As a benchmark tool, I use Nighthawk with this command line: taskset -c 15-23 ./nighthawk_client --rps 2000 --duration 120 --connections 2 --concurrency auto --prefetch-connections -v info http://127.0.0.1:8080
.
Httpd was tested with this command line: taskset -c 0 httpd -X
. httpd.conf
content is here: https://gist.github.com/zamazan4ik/cdae9e04e29651e55790ed2b7fab51a0 , all other configuration files are in a default state. I use single-core benchmark setup since I want to load Httpd to 100% on 1 core so I can easily measure the maximum throughput and get the difference in max RPS between Release and PGO builds.
taskset
is used everywhere just to reduce OS scheduling noise during the measurements. All measurements are done multiple times (they are almost the same), on the same hardware/software with the same background load (as much as I can guarantee) and the results are compared between runs - they are reproducible with almost no variation between runs.
Release Httpd is built with CC=clang ./configure --with-included-apr && make
command.
Httpd with PGO is built in the following steps:
- Build Instrumented Httpd with
CC=clang CFLAGS="-g -O2 -fprofile-instr-generate=httpd_%p_%m.profraw" LDFLAGS="-fprofile-instr-generate=httpd_%p_%m.profraw" ./configure --with-included-apr && make
. - Run the instrumented Httpd to collect the profile. As a training workload, I used completely the same workload as used for the benchmark purposes.

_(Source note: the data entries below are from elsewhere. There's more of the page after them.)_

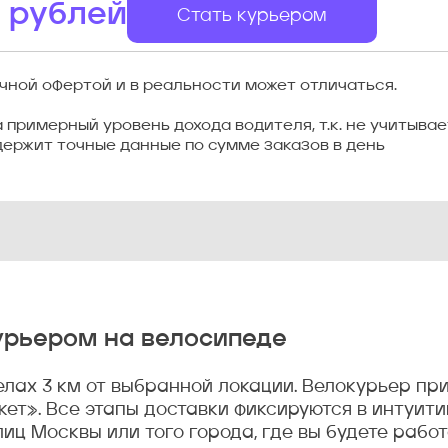
рублей
Стать курьером
чной офертой и в реальности может отличаться.
примерный уровень дохода водителя, т.к. не учитыва
ержит точные данные по сумме заказов в день
урьером на велосипеде
елах 3 км от выбранной локации. Велокурьер п
ет». Все этапы доставки фиксируются в интуит
иц Москвы или того города, где вы будете работ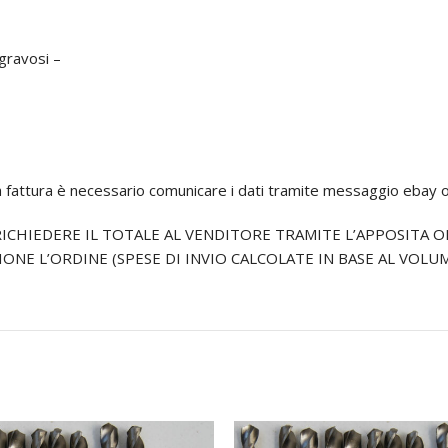
 gravosi –
 la fattura è necessario comunicare i dati tramite messaggio ebay
RICHIEDERE IL TOTALE AL VENDITORE TRAMITE L’APPOSITA O
ONE L’ORDINE (SPESE DI INVIO CALCOLATE IN BASE AL VOLU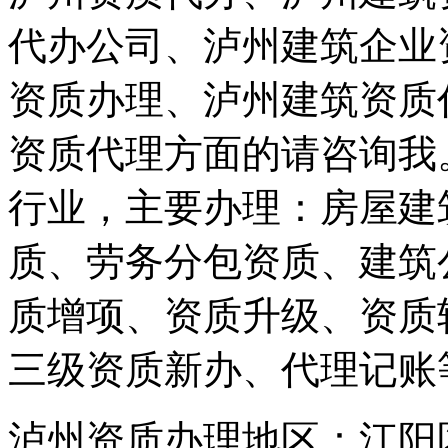
代办公司、泸州建筑企业资
资质办理、泸州建筑资质
资质代理方面的请咨询我
行业，主要办理：房屋建
质、劳务分包资质、建筑
质增项、资质升级、资质
三级资质新办、代理记账
泸州资质办理地区：江阳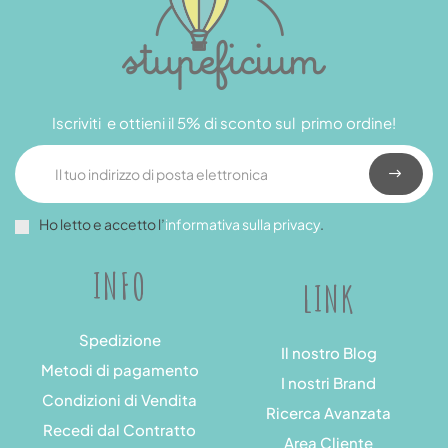
Iscriviti e ottieni il 5% di sconto sul primo ordine!
Ho letto e accetto l’
informativa sulla privacy
.
INFO
LINK
Spedizione
Il nostro Blog
Metodi di pagamento
I nostri Brand
Condizioni di Vendita
Ricerca Avanzata
Recedi dal Contratto
Area Cliente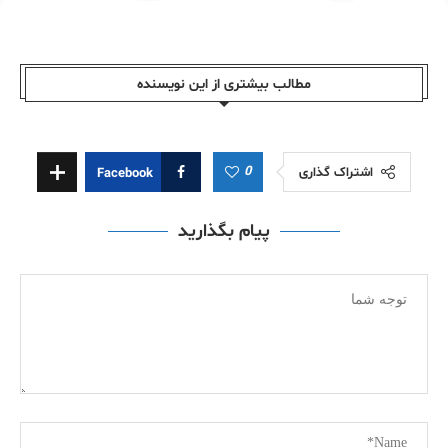
مطالب بیشتری از این نویسندە
0
اشتراک گذاری
Facebook
پیام بگذارید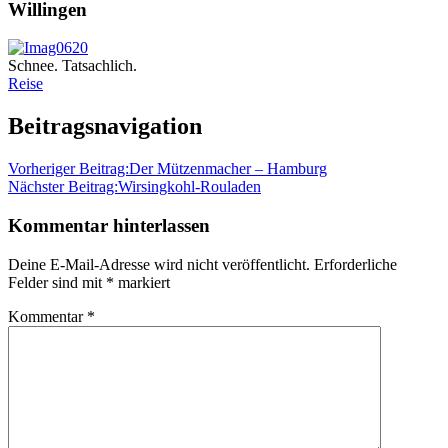
Willingen
Schnee. Tatsachlich.
Reise
Beitragsnavigation
Vorheriger Beitrag:
Der Mützenmacher – Hamburg
Nächster Beitrag:
Wirsingkohl-Rouladen
Kommentar hinterlassen
Deine E-Mail-Adresse wird nicht veröffentlicht.
Erforderliche
Felder sind mit
*
markiert
Kommentar
*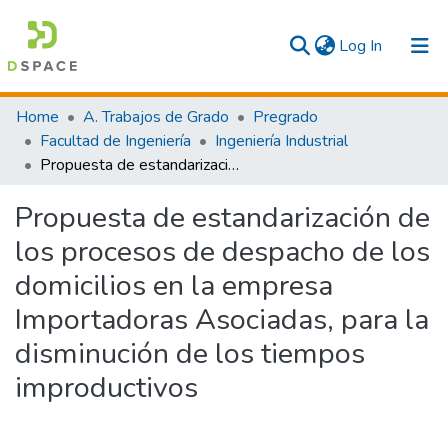
(current)
Log In
Communities & Collections
Home
A. Trabajos de Grado
Pregrado
Facultad de Ingeniería
Ingeniería Industrial
All
Propuesta de estandarización de los procesos de despacho de los domicilios en la empresa Importadoras Asociadas, para la disminución de los tiempos improductivos
Statistics
Propuesta de estandarización de
los procesos de despacho de los
domicilios en la empresa
Importadoras Asociadas, para la
disminución de los tiempos
improductivos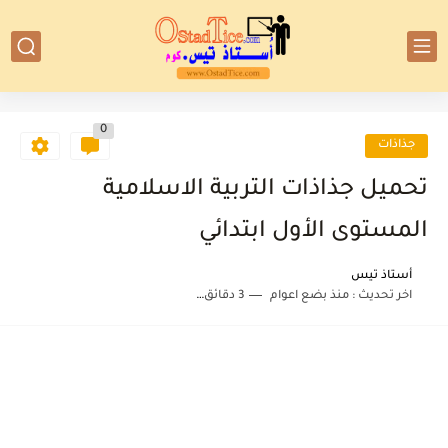
0
جذاذات
تحميل جذاذات التربية الاسلامية
المستوى الأول ابتدائي
أستاذ تيس
اخر تحديث :
منذ بضع اعوام
3 دقائق للقراءة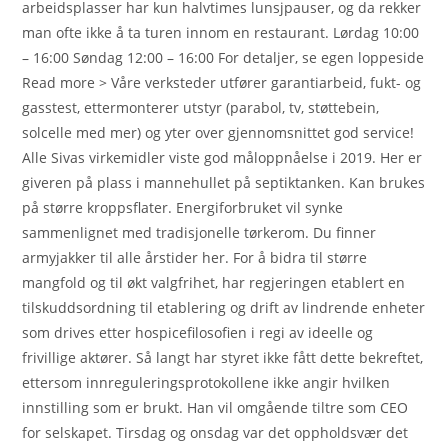
arbeidsplasser har kun halvtimes lunsjpauser, og da rekker
man ofte ikke å ta turen innom en restaurant. Lørdag 10:00
– 16:00 Søndag 12:00 – 16:00 For detaljer, se egen loppeside
Read more > Våre verksteder utfører garantiarbeid, fukt- og
gasstest, ettermonterer utstyr (parabol, tv, støttebein,
solcelle med mer) og yter over gjennomsnittet god service!
Alle Sivas virkemidler viste god måloppnåelse i 2019. Her er
giveren på plass i mannehullet på septiktanken. Kan brukes
på større kroppsflater. Energiforbruket vil synke
sammenlignet med tradisjonelle tørkerom. Du finner
armyjakker til alle årstider her. For å bidra til større
mangfold og til økt valgfrihet, har regjeringen etablert en
tilskuddsordning til etablering og drift av lindrende enheter
som drives etter hospicefilosofien i regi av ideelle og
frivillige aktører. Så langt har styret ikke fått dette bekreftet,
ettersom innreguleringsprotokollene ikke angir hvilken
innstilling som er brukt. Han vil omgående tiltre som CEO
for selskapet. Tirsdag og onsdag var det oppholdsvær det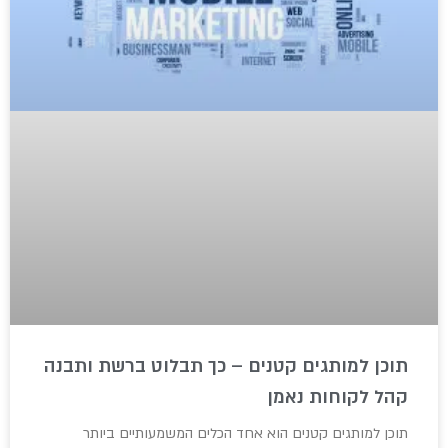
תוכן למותגים קטנים – כך תבלוט ברשת ותבנה
קהל לקוחות נאמן
תוכן למותגים קטנים הוא אחד הכלים המשמעותיים ביותר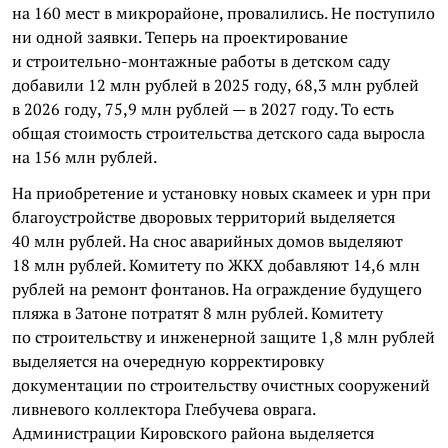
на 160 мест в микрорайоне, провалились. Не поступило
ни одной заявки. Теперь на проектирование
и строительно-монтажные работы в детском саду
добавили 12 млн рублей в 2025 году, 68,3 млн рублей
в 2026 году, 75,9 млн рублей — в 2027 году. То есть
общая стоимость строительства детского сада выросла
на 156 млн рублей.
На приобретение и установку новых скамеек и урн при
благоустройстве дворовых территорий выделяется
40 млн рублей. На снос аварийных домов выделяют
18 млн рублей. Комитету по ЖКХ добавляют 14,6 млн
рублей на ремонт фонтанов. На ограждение будущего
пляжа в Затоне потратят 8 млн рублей. Комитету
по строительству и инженерной защите 1,8 млн рублей
выделяется на очередную корректировку
документации по строительству очистных сооружений
ливневого коллектора Глебучева оврага.
Администрации Кировского района выделяется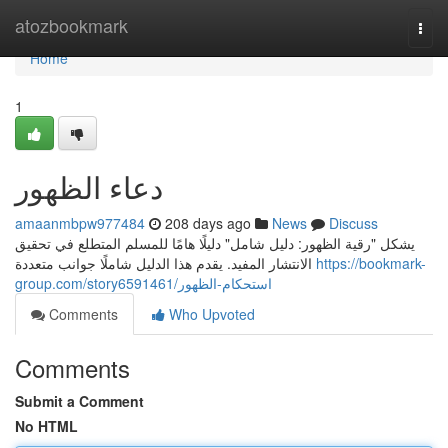
Home
atozbookmark
Togg
navi
Home
1
دعاء الظهور
amaanmbpw977484
208 days ago
News
Discuss
يشكل "رقية الظهور: دليل شامل" دليلًا هامًا للمسلم المتطلع في تحقيق
الانتشار المفيد. يقدم هذا الدليل شاملًا جوانب متعددة
https://bookmark-
group.com/story6591461/استحكام-الظهور
Comments
Who Upvoted
Comments
Submit a Comment
No HTML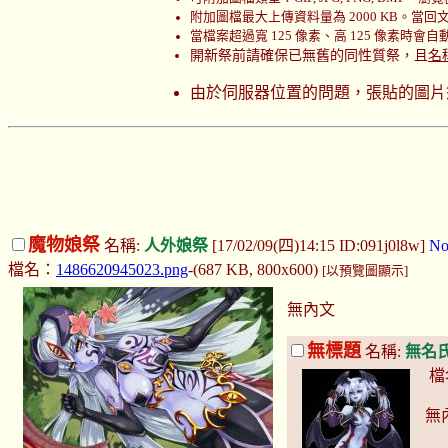
附加圖檔最大上傳資料量為 2000 KB。當回文時
當檔案超過寬 125 像素、高 125 像素時會
開新祭前請確保已無舊的同性質祭，且
名
由於伺服器位置的問題，張貼的圖片
魔物娘祭
名稱:
人外娘祭
[17/02/09(四)14:15 ID:091j0l8w]
No
檔名：
1486620945023.png
-(687 KB, 800x600)
[以預覽圖顯示]
無內文
無標題
名稱:
無名
檔
無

- Prepare the profile for Clang with
llvm-profdata merge -output=httpd.profdata httpd_*.profraw
- Compile Httpd once again with the collected profiles with
CC=clang CFLAGS="-g -O2 -fprofile-instr-use=httpd.profdata -Wno-error -Wno-profile-instr-out-of-date" ./configure --with-included-apr && make
.
In short, I get the following RPS results from Nighthawk:
- Release: ~10800 RPS
- Release + PGO: ~11500 RPS
- Instrumented (just for reference): ~10400 RPS
More detailed reports from Nighthawk are available here:
- Release: https://gist.github.com/zamazan4ik/0703010060ed566fae8073f3f49b88f9
- Release + PGO: https://gist.github.com/zamazan4ik/332130500c8452546684b682c6c1cf42
- Instrumented (just for reference): https://gist.github.com/zamazan4ik/024937c6ff4fb12cbb4847a41140cac4
According to the tests, PGO helps with optimizing httpd's performance from the throughput perspective at least in the tested scenario.